Pues sí ¡¿Y qué pasa?!.

El mío no es un árbol elegante ni minimalista como esos que se ven en las revistas, es un árbol hortera, recargado hasta el abuso, iluminado por todo tipo de luces de colorines y secuencias de intermitencias, apabullante y chabacano como solo pueden serlo los baúles de recuerdos. Y a mí me gusta.

Mi abeto sintético no tiene más espíritu navideño que las fechas en las que lo pongo y los chismes que lo adornan; sin embargo, su artificio de feria y espumillón está construido de afectos, así que esa carencia navideña queda compensada por todo lo que pasa por mis manos, y a mi cabeza, desde ellas, cuando armo el batiburrillo de aparejos y de ramas:

Después de asumir la sorna familiar a causa de su aspecto buhonero de mercadillo, siempre acabo dando la misma explicación: mi árbol es así porque no lo fue de pequeño, entonces era una rama de pino natural, traída por mi padre, sin más adornos que unas tiras de espumillón (de aquellas delgaditas que todavía tengo) y algunos objetos entre los que no podían faltar una campana, una estrella, un porrón, una trompeta y alguna bola que ponían los colores brillantes a la ausencia de luces, un árbol de crío pobre de pueblo.

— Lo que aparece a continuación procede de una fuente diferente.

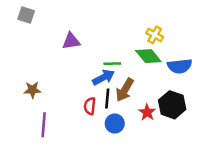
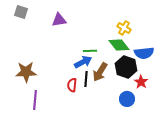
purple triangle: (71, 41) -> (59, 20), moved
brown star: (32, 90) -> (26, 72), size x1.5
black hexagon: (172, 105) -> (126, 67), moved
red star: (147, 112) -> (141, 82), moved
blue circle: (115, 124) -> (127, 99), moved

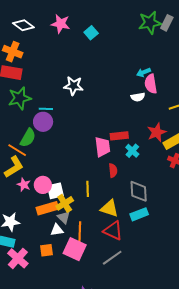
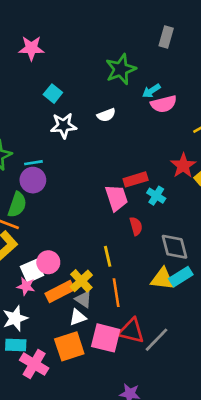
green star: (150, 23) -> (121, 69), moved
gray rectangle: (167, 23) -> (166, 37), moved
cyan square: (91, 33) -> (53, 94), moved
pink semicircle: (151, 84) -> (164, 104), turned -84
white semicircle: (138, 97) -> (106, 115), moved
pink star: (24, 185) -> (26, 286), moved
white square: (55, 191) -> (32, 271), moved
yellow triangle: (109, 208) -> (162, 279), moved
red triangle: (113, 231) -> (131, 331), moved
orange line: (80, 232) -> (116, 293), moved
orange square: (47, 250) -> (69, 346), size x1.6

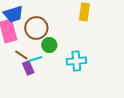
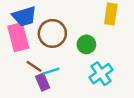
green circle: (49, 45) -> (86, 44), moved
cyan cross: (76, 61) -> (101, 74), turned -30

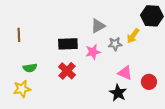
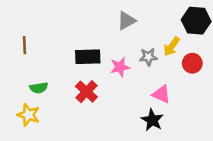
gray triangle: (98, 26) -> (126, 21), moved
red circle: (149, 82) -> (192, 63), moved
yellow star: (22, 89) -> (28, 115), turned 30

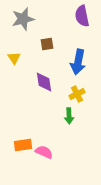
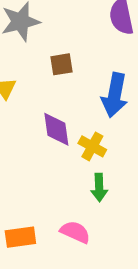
yellow cross: (77, 94) -> (92, 146), moved, turned -35
pink semicircle: (44, 152) -> (75, 232), moved

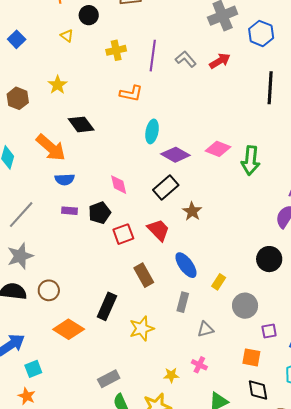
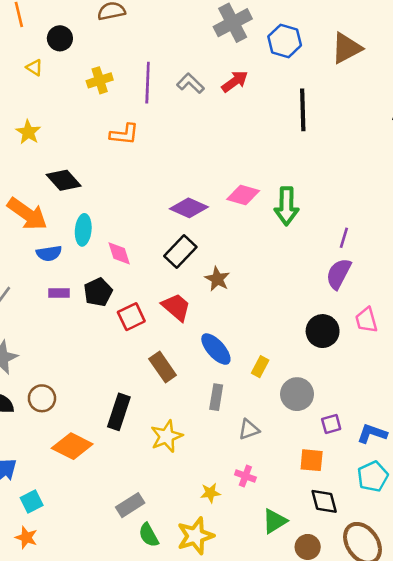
cyan ellipse: (152, 131) -> (83, 230), moved

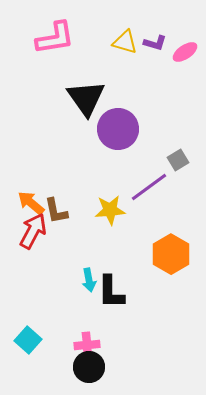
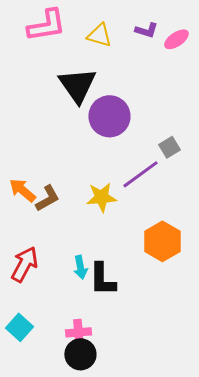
yellow triangle: (125, 42) -> (99, 35), moved
brown L-shape: (56, 211) -> (47, 198), turned -108
red arrow: (33, 231) -> (24, 264), moved

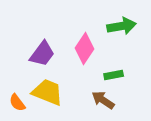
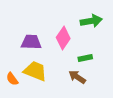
purple trapezoid: (42, 54) -> (31, 42), turned -125

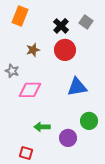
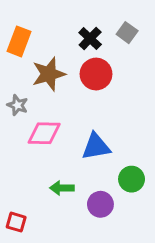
orange rectangle: (20, 16) -> (19, 41), moved
brown star: (33, 50) -> (49, 74), size x1.6
blue triangle: (77, 87) -> (96, 147), moved
red square: (26, 153) -> (16, 222), moved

Tal vez por eso sea ahora todo lo contrario: un exceso sin ton ni son, pero con mucho sentido.

Porque mi árbol es inclusivo y en sus ramas caben todos: Renos y elefantes hindúes, osos polares con ángeles y zapatitos de princesa de cuento antiguo reconvertido en correcto, estrellas, soles, lunas y cualquier cachivache navideño, por viejo que sea, incluso reparado con hilo de costura para poder colgarlo; cintas de espumillón rotas, despeluchadas y empalmadas con celo, viejas bolas desconchadas, algunas descoloridas... Nada se queda en la caja, todo tiene acomodo en sus ramas y, sobre todo, sobre todo, aquella estrella, aquel porrón, aquella trompeta y todavía alguna bola de aquellas que fueron parte de mi árbol de infancia.

Mi árbol acoge adornos comprados en viajes, que me llevan hasta la ciudad o el mercadillo donde me encontraron. En sus ramas anida el excedente de una colección de corazones de telas de colores con sus lazos correspondientes que cosió mi madre durante la última navidad de su vida y repartió entre amigos y conocidos. Ahí están, en tres bolas, tres de mis cuatro sobrinietos (el último no había nacido cuando llegaron) mirando las luces embobados, sin entender las críticas chuscas de sus padres: "pues a mí me gusta, tío" -me dicen-,  "pues a mí también, hijos" -les digo- y pienso, no sin cierta tristeza, que a sus padres o madres también les gustaba de pequeños. Entre ese desván de chismes buscan todos los años las únicas piezas que cambian en cada puesta de largo: unos muñequitos de chocolate, tres para cada uno, que los esperan entre la confusión, este año son un reno, un muñeco de nieve y un papá noel, seguro que los encuentran a la primera.

Mi árbol es un engendro entrañable que coloco al lado de la bandurria heredada de mi abuelo Raimundo, al que no conocí (tampoco conocí al abuelo Cecilio) y es un poco como mis camisas, esas camisas de colores que me pongo porque bastante gris es la vida, por eso nos llevamos bien mi árbol y yo, porque nos damos cariño mutuamente.